_Your assignment_
Return all of the entries exactly, but do not include the pictures.

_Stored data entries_
________________

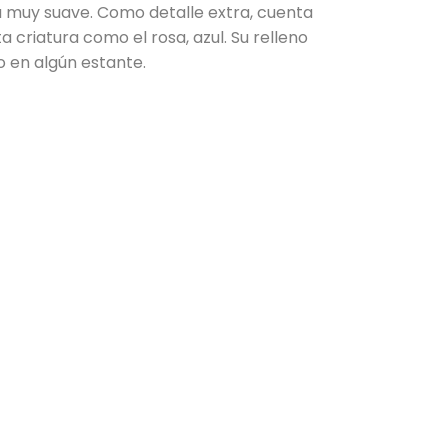
 muy suave. Como detalle extra, cuenta
criatura como el rosa, azul. Su relleno
 en algún estante.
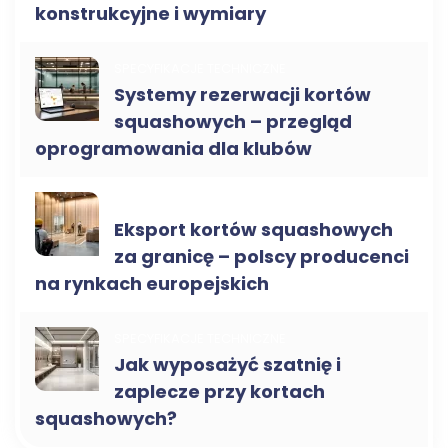
konstrukcyjne i wymiary
SPECYFIKACJE TECHNICZNE
Systemy rezerwacji kortów
squashowych – przegląd
oprogramowania dla klubów
KORTY DO SQUASHA B2B
Eksport kortów squashowych
za granicę – polscy producenci
na rynkach europejskich
SPECYFIKACJE TECHNICZNE
Jak wyposażyć szatnię i
zaplecze przy kortach
squashowych?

________________

_Solution_
 muy suave. Como detalle extra, cuenta
criatura como el rosa, azul. Su relleno
 en algún estante.
konstrukcyjne i wymiary
SPECYFIKACJE TECHNICZNE
Systemy rezerwacji kortów
squashowych – przegląd
oprogramowania dla klubów
KORTY DO SQUASHA B2B
Eksport kortów squashowych
za granicę – polscy producenci
na rynkach europejskich
SPECYFIKACJE TECHNICZNE
Jak wyposażyć szatnię i
zaplecze przy kortach
squashowych?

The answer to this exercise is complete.